Gerry Adams Tells CBS: ‘I Never Pulled A Trigger, Ordered A Murder Or Set Off A Bomb’. Well, Two Outta Three Ain’t Bad!

Ed Moloney with his thoughts on the latest lies from Gerry Adams the president of Sinn Fein. Ed Moloney is a well known Irish journalist living in New York. He was the project director for Boston College’s oral history project. He blogs at The Broken Elbow.

60 mins

According to a publicity release from CBS’ Sixty Minutes programme, Sinn Fein leader Gerry Adams has told the show’s presenter Scott Pelley during an interview scheduled for airing this coming Sunday, that he was never in the IRA, adding that he never “pulled a trigger, ordered a murder or set off a bomb.”

You can watch a preview here.

Well, two of those claims are true or at least mostly true.
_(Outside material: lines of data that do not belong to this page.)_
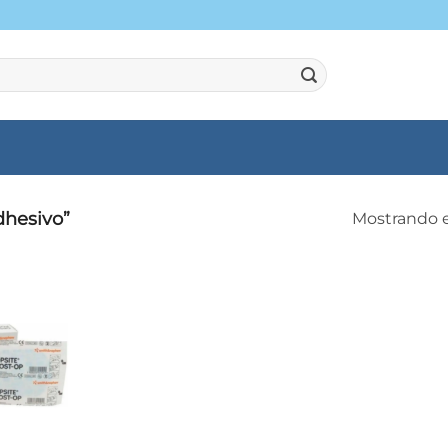
dhesivo”
Mostrando e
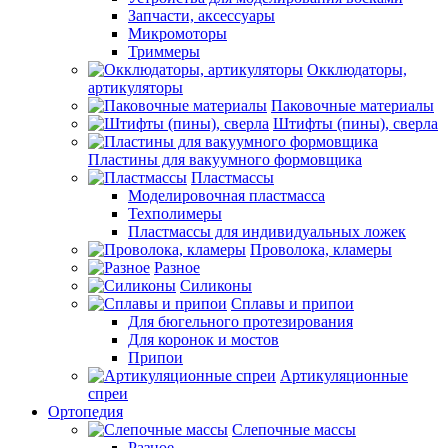
Запчасти, аксессуары
Микромоторы
Триммеры
Окклюдаторы,
артикуляторы
Паковочные материалы
Штифты (пины), сверла
Пластины для вакуумного формовщика
Пластмассы
Моделировочная пластмасса
Техполимеры
Пластмассы для индивидуальных ложек
Проволока, кламеры
Разное
Силиконы
Сплавы и припои
Для бюгельного протезирования
Для коронок и мостов
Припои
Артикуляционные
спреи
Ортопедия
Слепочные массы
Разное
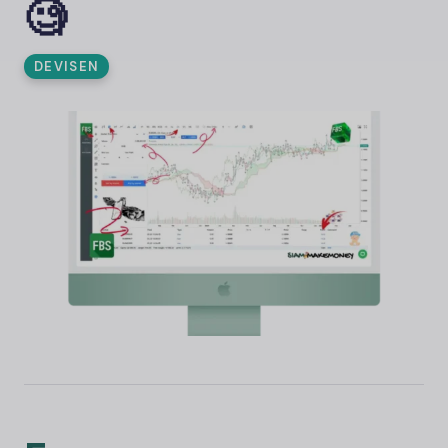
🧐
DEVISEN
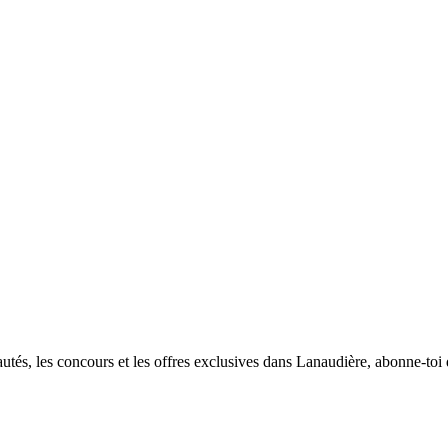
utés, les concours et les offres exclusives dans Lanaudière, abonne-toi d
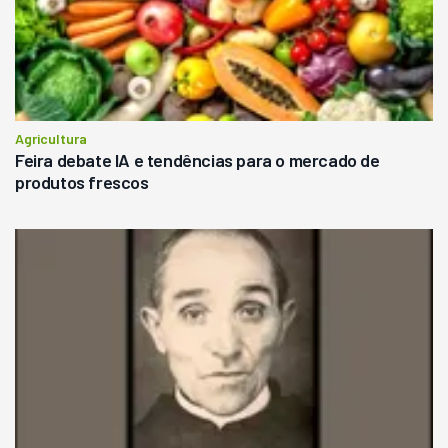
Agricultura
Feira debate IA e tendências para o mercado de
produtos frescos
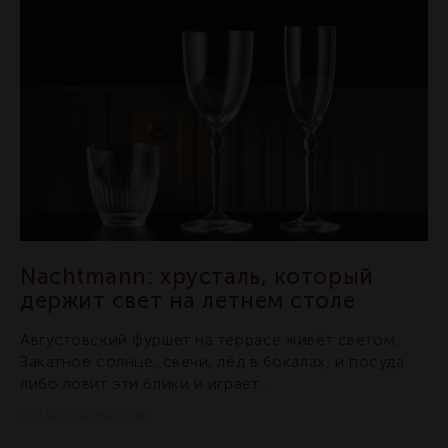
Nachtmann: хрусталь, который
держит свет на летнем столе
Августовский фуршет на террасе живёт светом.
Закатное солнце, свечи, лёд в бокалах, и посуда
либо ловит эти блики и играет...
Читать полностью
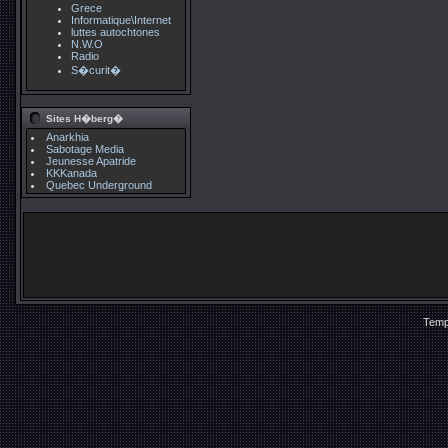
Grece
Informatique\Internet
luttes autochtones
N.W.O
Radio
S�curit�
Sites H�berg�
Anarkhia
Sabotage Media
Jeunesse Apatride
KKKanada
Quebec Underground
Temp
During all the years that I covered the IRA for various newspapers in Ireland, I came across only two instances when Adams could be said to have pulled a trigger or implied himself that he had done so – both happened very early on in the Troubles – and absolutely no evidence that he had ever set off a bomb.

The Scott Pelley interview has inadvertently thrown into relief a rarely discussed aspect of Gerry Adams’ life in the IRA. He may have been the IRA’s most able strategist – in fact I would rate him alongside Michael Collins in that regard – but he never got his hands dirty. He never went on operations, he never really fired a shot in anger but he did spend most of his IRA life issuing orders, including orders that led to loss of life.
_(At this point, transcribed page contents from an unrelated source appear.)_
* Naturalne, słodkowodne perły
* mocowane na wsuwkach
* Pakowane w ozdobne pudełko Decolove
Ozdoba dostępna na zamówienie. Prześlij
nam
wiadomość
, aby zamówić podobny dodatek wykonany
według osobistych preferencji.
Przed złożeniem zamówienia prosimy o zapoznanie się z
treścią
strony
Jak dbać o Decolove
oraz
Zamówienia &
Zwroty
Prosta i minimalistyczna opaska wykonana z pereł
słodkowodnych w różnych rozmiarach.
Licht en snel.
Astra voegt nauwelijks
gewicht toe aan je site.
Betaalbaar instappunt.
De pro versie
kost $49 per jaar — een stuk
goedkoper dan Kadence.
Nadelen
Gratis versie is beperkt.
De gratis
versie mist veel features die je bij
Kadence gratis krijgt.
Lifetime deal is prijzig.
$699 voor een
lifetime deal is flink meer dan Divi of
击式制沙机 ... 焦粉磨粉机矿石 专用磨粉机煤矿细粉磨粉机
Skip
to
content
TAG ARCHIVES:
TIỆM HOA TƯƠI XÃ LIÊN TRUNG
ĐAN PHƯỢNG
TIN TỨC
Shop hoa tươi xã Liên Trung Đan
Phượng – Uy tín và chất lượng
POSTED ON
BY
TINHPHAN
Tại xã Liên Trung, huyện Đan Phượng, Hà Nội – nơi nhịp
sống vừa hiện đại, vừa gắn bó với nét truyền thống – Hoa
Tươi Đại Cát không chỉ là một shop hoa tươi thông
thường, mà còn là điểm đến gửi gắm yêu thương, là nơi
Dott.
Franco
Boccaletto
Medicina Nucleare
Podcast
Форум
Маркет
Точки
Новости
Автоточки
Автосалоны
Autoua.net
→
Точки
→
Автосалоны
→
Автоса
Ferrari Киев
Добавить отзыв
During the IRA’s lengthy war against the British, Gerry Adams was often like the Generals in the First World War. Living well behind the front lines and the danger they presented, they devised the strategies and issued the orders to implement them – although to be fair and accurate none of those Generals lived on the run, sleeping in different houses, wearing disguises and always in fear of arrest or worse at the hands of the enemy, which was the life Adams certainly lived, especially post-1970.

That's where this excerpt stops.